Indeed, one need only look at the Oct-Nov’15’s severe retest of May’15’s 2134 then-all-time high before what became a very emotional and headline rout to complete the entire 9-month, 15.5% correction. If the market failed below 08-Mar’s key 2726 corrective low and broke the impressive and impulsive uptrend, there’s no guaranty that the market would tank towards Dec’s 2317 low. But if longs aren’t protected/covered on the immediate failure below 2726, there is no other level below that flexion point to do so objectively shy of 26-Dec’s 2317 low. The only “technical levels” that exist below this market-defined low at 2726 are “derived” levels like Bollinger Bands, imokus, Fib relationships and the ever-useless moving averages that have NEVER proven to be reliable reasons to bet on support for the falling knife without an accompanying bullish (in this case) divergence in momentum.

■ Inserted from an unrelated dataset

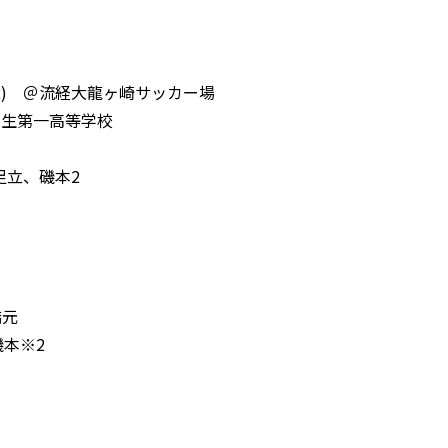
×2) ＠流経大龍ヶ崎サッカー場
桐生第一高等学校
足立、磯本2
橋元
磯本※2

Until and unless the market fails below 2726 however, the trend is up on all practical scales and should not surprise by its continuance or acceleration, including a run to new all-time highs above 2947. These issues considered, a bullish policy and exposure remain advised for long-term players and investors with a failure below 2726 required to threaten this call enough to warrant moving to a neutral/sideline position in order to circumvent the depths unknown of a larger-degree correction of Dec-Mar’s rally OR a resumption of the much broader correction down from Sep’18’s 2947 high. Shorter-term traders with tighter risk profiles whipsawed out f bullish exposure following 04-Mar’s bearish divergence in short-term mo are advised to reinstate a cautious bullish policy and first approach setback attempts to the 2810-to-2800-range as corrective buying opportunities with a failure below 2788 negating this count and warranting its cover. In lieu of weakness below at least 2788 and preferably 2726, further and possibly accelerated gains should not surprise.